The East Ghouta inter-rebel conflict (April–May 2016) was an armed conflict between the rebel coalition of Jaish al-Fustat, consisting of the al-Nusra Front and al-Rahman Legion, and the rebel group Jaysh al-Islam, that occurred in the rebel-held territories east of Damascus.

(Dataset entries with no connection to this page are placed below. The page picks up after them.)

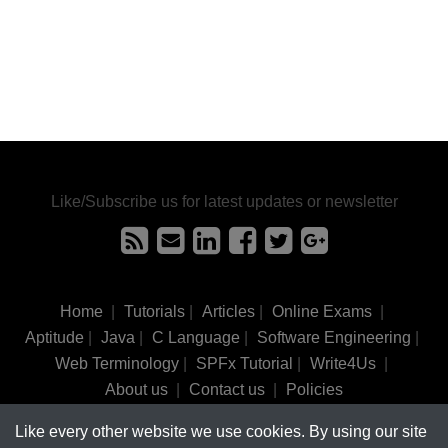
Like/Subscribe us for latest updates or newsletter
Home
|
Tutorials
|
Articles
|
Online Exams
|
Aptitude
|
Java
|
C Language
|
Software Engineering
|
Web Terminology
|
SPFx Tutorial
|
Write4Us
|
About us
|
Contact us
|
Policies
Like every other website we use cookies. By using our site
©
tutorialsinhand.com.
2017-2026 All rights reserved.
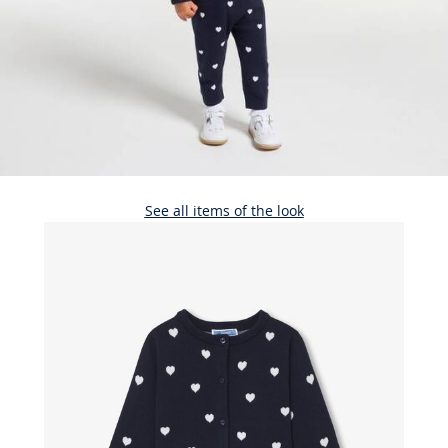
See all items of the look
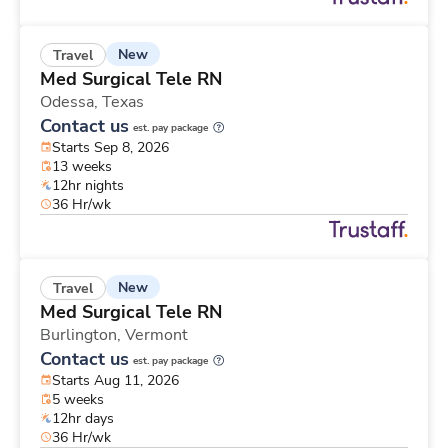
New
Travel
Med Surgical Tele RN
Odessa,
Texas
Contact us
est. pay package
Starts Sep 8, 2026
13 weeks
12hr nights
36 Hr/wk
New
Travel
Med Surgical Tele RN
Burlington,
Vermont
Contact us
est. pay package
Starts Aug 11, 2026
5 weeks
12hr days
36 Hr/wk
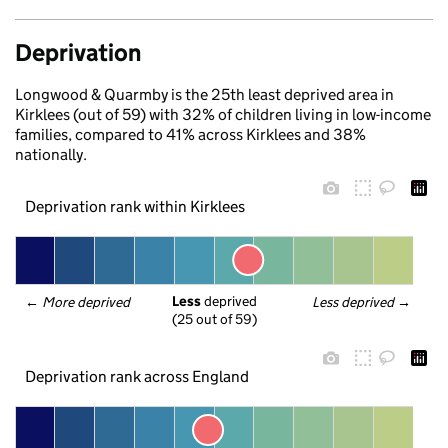
Deprivation
Longwood & Quarmby is the 25th least deprived area in
Kirklees (out of 59) with 32% of children living in low-income
families, compared to 41% across Kirklees and 38%
nationally.
Deprivation rank within Kirklees
Less
 deprived
← 
More deprived
Less deprived
 →
(25 out of 59)
Deprivation rank across England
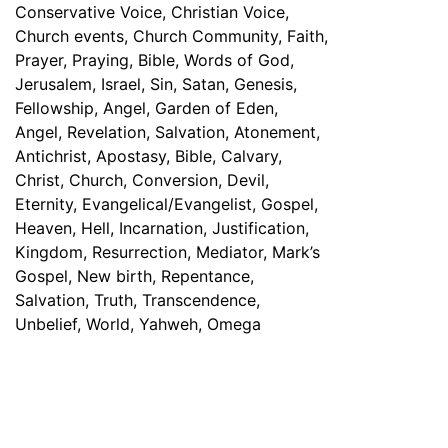
Have any Questions? Mail us 24/7!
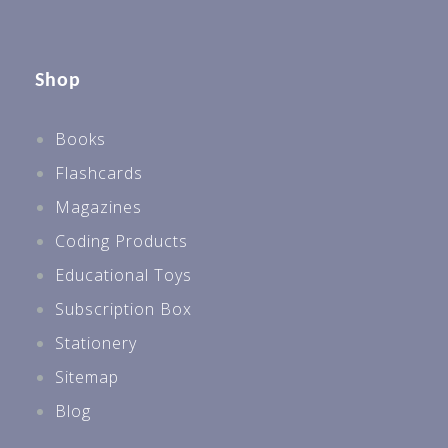
Secondary
Secondary 1
Shop
Secondary 2
Books
Best Sellers For All Levels
Flashcards
Best Sellers P1
Magazines
Best Sellers P2
Coding Products
Best Sellers P3
Educational Toys
Best Sellers P4
Subscription Box
Best Sellers P5
Stationery
Best Sellers P6 & PSLE
Sitemap
Best Sellers Sec 1
Blog
Preschool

Tensions between the two groups took place since March 2016, when the Rahman Legion expelled Jaysh al-Islam in Zamalka after absorbing the Ajnad al-Sham Islamic Union in February.

Prelude – Clashes in Jisreen
On 18 April 2016, the al-Rahman Legion launched an attack on Jaysh al-Islam headquarters in the town of Jisreen, capturing the headquarters.

Open conflict

Fighting starts
On 28 April, the Rahman Legion and Jaish al-Fustat attacked Jaysh al-Islam positions in six towns in eastern Ghouta, including Qaboun and Zamalka, resulting in the former's air defence brigade defecting to Jaysh al-Islam. Ahrar ash-Sham denied involvement in the conflict and remained neutral. Due to the fighting, the residents of East Ghouta demonstrated, calling for an end of rebel infighting.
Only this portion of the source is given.